If you need a categorical variable (say agegr) such that agegr equals 0 when ages are between 0 and 4.99, 1 when ages are between 5 and 9.99, etc., do the following:
COMPUTE agegr=TRUNC(age2/5). VALUE LABELS agegr 0 '0-4.99' 1 '5-9.99' 2 '10-14.99'
(For a general method, see Group Data and Define Corresponding Value Labels.SPS).

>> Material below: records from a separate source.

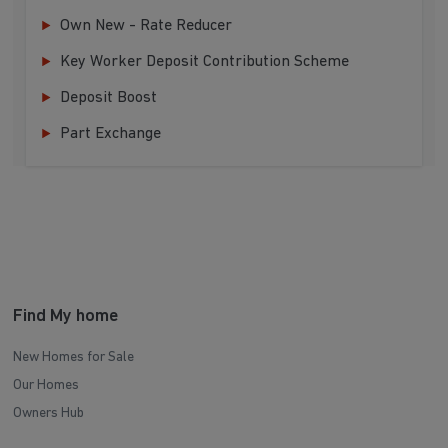
Own New - Rate Reducer
Key Worker Deposit Contribution Scheme
Deposit Boost
Part Exchange
Find My home
New Homes for Sale
Our Homes
Owners Hub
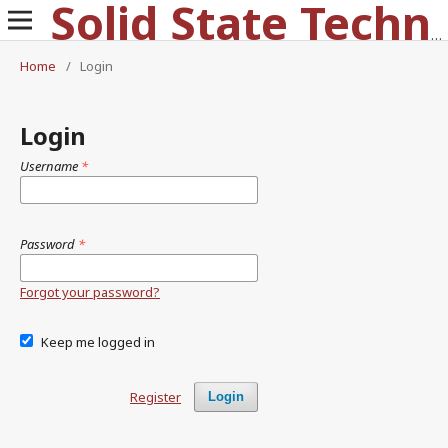
Solid State Technology
Home
/
Login
Login
Username
*
Password
*
Forgot your password?
Keep me logged in
Register
Login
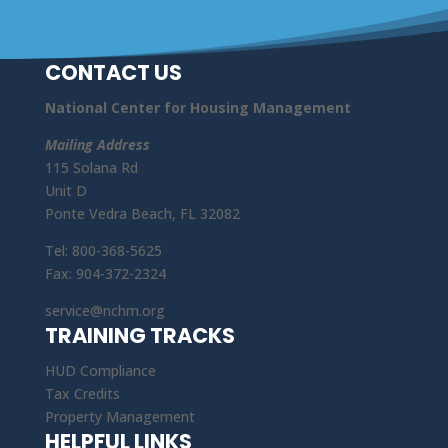
CONTACT US
National Center for Housing Management
Mailing Address
115 Solana Rd
Unit D
Ponte Vedra Beach, FL 32082
Tel: 800-368-5625
Fax: 904-372-2324
service@nchm.org
TRAINING TRACKS
HUD Compliance
Tax Credits
Property Management
HELPFUL LINKS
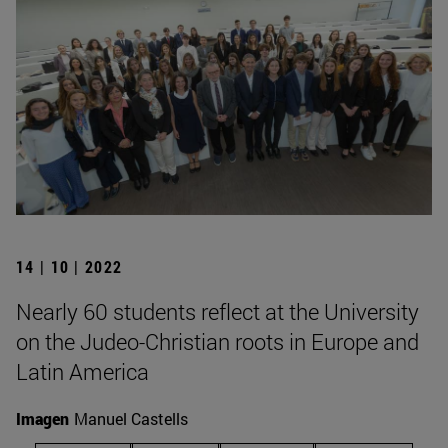
14 | 10 | 2022
Nearly 60 students reflect at the University
on the Judeo-Christian roots in Europe and
Latin America
Imagen
Manuel Castells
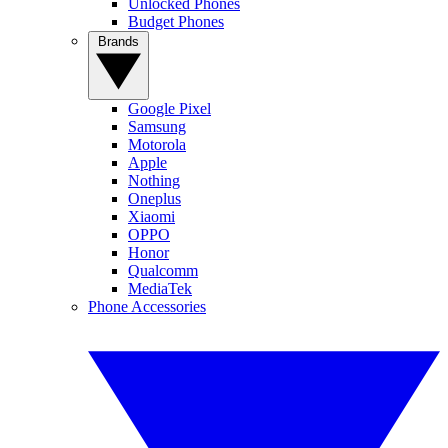
Unlocked Phones
Budget Phones
Brands
Google Pixel
Samsung
Motorola
Apple
Nothing
Oneplus
Xiaomi
OPPO
Honor
Qualcomm
MediaTek
Phone Accessories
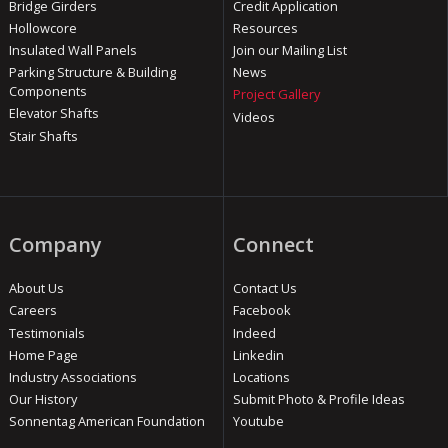
Bridge Girders
Credit Application
Hollowcore
Resources
Insulated Wall Panels
Join our Mailing List
Parking Structure & Building
News
Components
Project Gallery
Elevator Shafts
Videos
Stair Shafts
Company
Connect
About Us
Contact Us
Careers
Facebook
Testimonials
Indeed
Home Page
Linkedin
Industry Associations
Locations
Our History
Submit Photo & Profile Ideas
Sonnentag American Foundation
Youtube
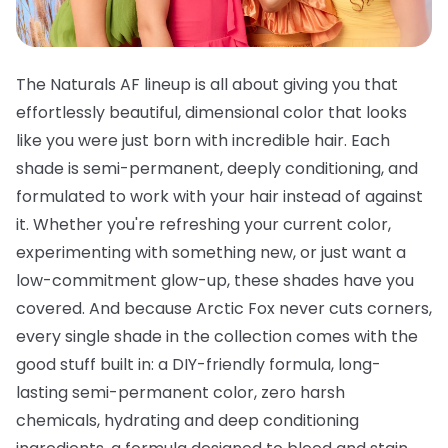
The Naturals AF lineup is all about giving you that
effortlessly beautiful, dimensional color that looks
like you were just born with incredible hair. Each
shade is semi-permanent, deeply conditioning, and
formulated to work with your hair instead of against
it. Whether you're refreshing your current color,
experimenting with something new, or just want a
low-commitment glow-up, these shades have you
covered. And because Arctic Fox never cuts corners,
every single shade in the collection comes with the
good stuff built in: a DIY-friendly formula, long-
lasting semi-permanent color, zero harsh
chemicals, hydrating and deep conditioning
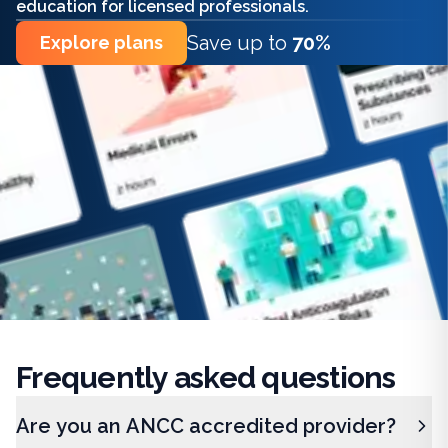
education for licensed professionals.
Save up to
70%
Explore plans
Frequently
asked questions
Are you an ANCC accredited provider?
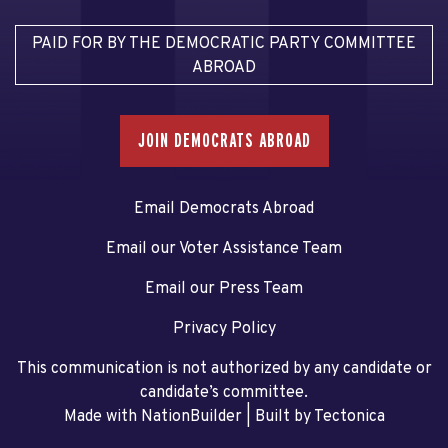
PAID FOR BY THE DEMOCRATIC PARTY COMMITTEE
ABROAD
JOIN DEMOCRATS ABROAD
Email Democrats Abroad
Email our Voter Assistance Team
Email our Press Team
Privacy Policy
This communication is not authorized by any candidate or
candidate’s committee.
Made with NationBuilder
| Built by
Tectonica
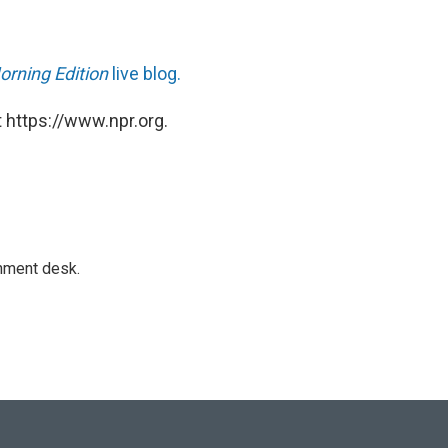
orning Edition
live blog.
 https://www.npr.org.
gnment desk.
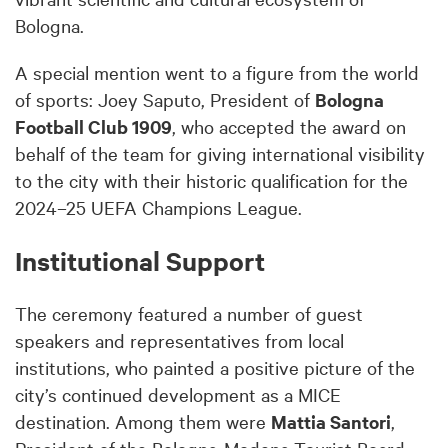
Bologna.
A special mention went to a figure from the world
of sports: Joey Saputo, President of
Bologna
Football Club 1909
, who accepted the award on
behalf of the team for giving international visibility
to the city with their historic qualification for the
2024–25 UEFA Champions League.
Institutional Support
The ceremony featured a number of guest
speakers and representatives from local
institutions, who painted a positive picture of the
city’s continued development as a MICE
destination. Among them were
Mattia Santori
,
President of the Bologna-Modena Tourist Board,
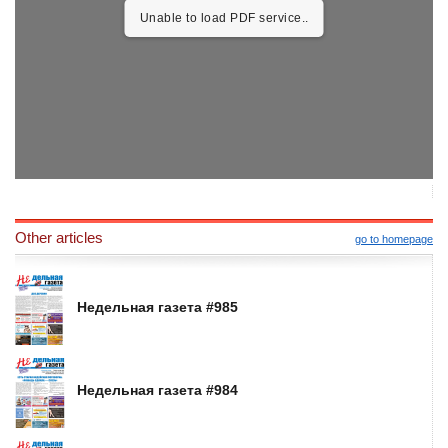
Unable to load PDF service..
Other articles
go to homepage
Недельная газета #985
Недельная газета #984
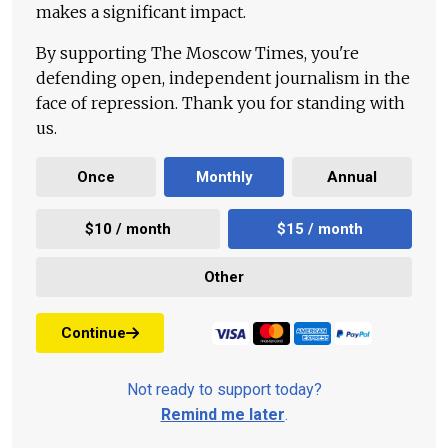
makes a significant impact.
By supporting The Moscow Times, you're
defending open, independent journalism in the
face of repression. Thank you for standing with
us.
Once
Monthly
Annual
$10 / month
$15 / month
Other
Continue
Not ready to support today?
Remind me later
.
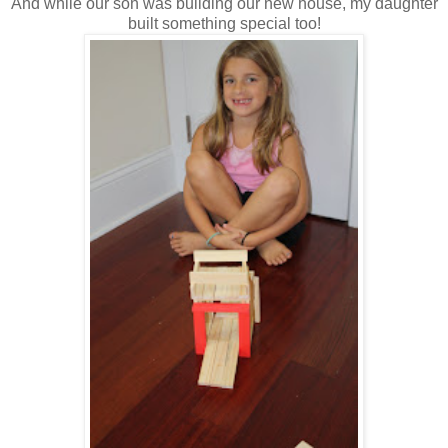
And while our son was building our new house, my daughter
built something special too!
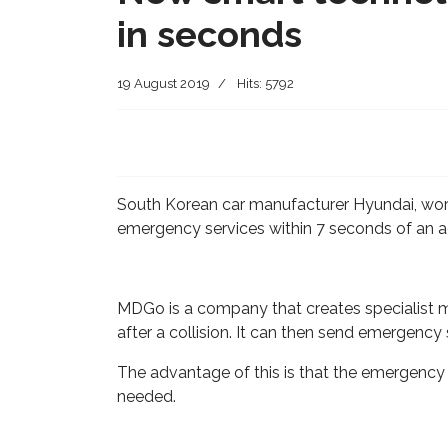
in seconds
19 August 2019
Hits: 5792
South Korean car manufacturer Hyundai, work
emergency services within 7 seconds of an a
MDGo is a company that creates specialist med
after a collision. It can then send emergency
The advantage of this is that the emergency 
needed.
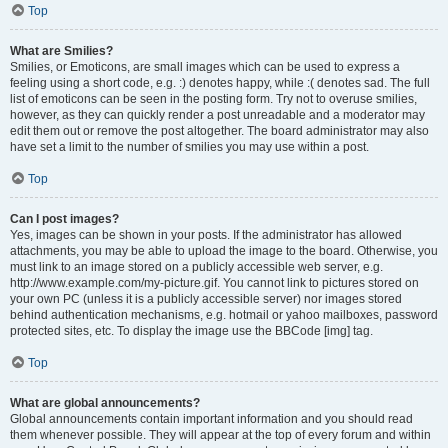
Top
What are Smilies?
Smilies, or Emoticons, are small images which can be used to express a
feeling using a short code, e.g. :) denotes happy, while :( denotes sad. The full
list of emoticons can be seen in the posting form. Try not to overuse smilies,
however, as they can quickly render a post unreadable and a moderator may
edit them out or remove the post altogether. The board administrator may also
have set a limit to the number of smilies you may use within a post.
Top
Can I post images?
Yes, images can be shown in your posts. If the administrator has allowed
attachments, you may be able to upload the image to the board. Otherwise, you
must link to an image stored on a publicly accessible web server, e.g.
http://www.example.com/my-picture.gif. You cannot link to pictures stored on
your own PC (unless it is a publicly accessible server) nor images stored
behind authentication mechanisms, e.g. hotmail or yahoo mailboxes, password
protected sites, etc. To display the image use the BBCode [img] tag.
Top
What are global announcements?
Global announcements contain important information and you should read
them whenever possible. They will appear at the top of every forum and within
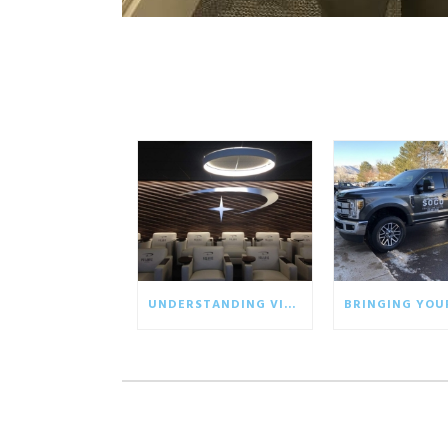
UNDERSTANDING VISUAL COMMUNICATION IN THE BUSINESS WORLD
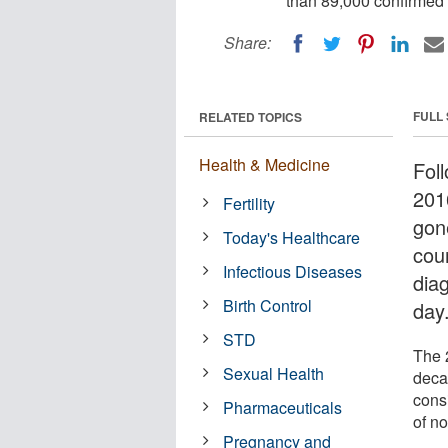
than 89,000 confirmed 
Share:
FULL
RELATED TOPICS
Health & Medicine
Foll
201
Fertility
gon
Today's Healthcare
cou
Infectious Diseases
dia
Birth Control
day
STD
The 2
Sexual Health
deca
cons
Pharmaceuticals
of n
Pregnancy and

5. Adding one day to a date
COMPUTE date1=date1 + 60*60*24.
6. Create a numeric variable such as 19901204 from a date variable
COMPUTE numb1=XDATE.YEAR(date1)*10000 + XDATE.MONTH(date1)*100 + XDATE.MDAY(date1).
7. Create a string variable such as 19901204 from a date variable
*Continuing from 6. STRING str1(A8). COMPUTE str1=STRING(numb1,F8.0).
Converting strings into numbers
The next examples are in the following syntax file.
See also the SPSS macro tutorial for a generalization of this approach.
DATA LIST FIXED /mydata 1-10 (A). BEGIN DATA 6,188 400 12,125.25 END DATA. LIST. COMPUTE nb=NUMBER(mydata,COMMA10). LIST. DATA LIST FIXED /mydata 1-10 (A). BEGIN DATA 6188 400 12125.25 END DATA. LIST. COMPUTE nb=NUMBER(mydata,F10). LIST. DATA LIST FIXED /mydata 1-10 (A). BEGIN DATA 6.188 400 12.125,25 END DATA. LIST. COMPUTE nb=NUMBER(mydata,DOT10). LIST. DATA LIST FIXED /mydata 1-10 (A). BEGIN DATA $6,188 $400 $12,125.25 END DATA. LIST. COMPUTE nb=NUMBER(mydata,DOLLAR10). LIST. DATA LIST FIXED /mydata 1-10 (A). BEGIN DATA 6.188% 400% 12.12525% END DATA. LIST. COMPUTE nb=NUMBER(mydata,PCT10). LIST. FORMATS nb(PCT10.5). LIST.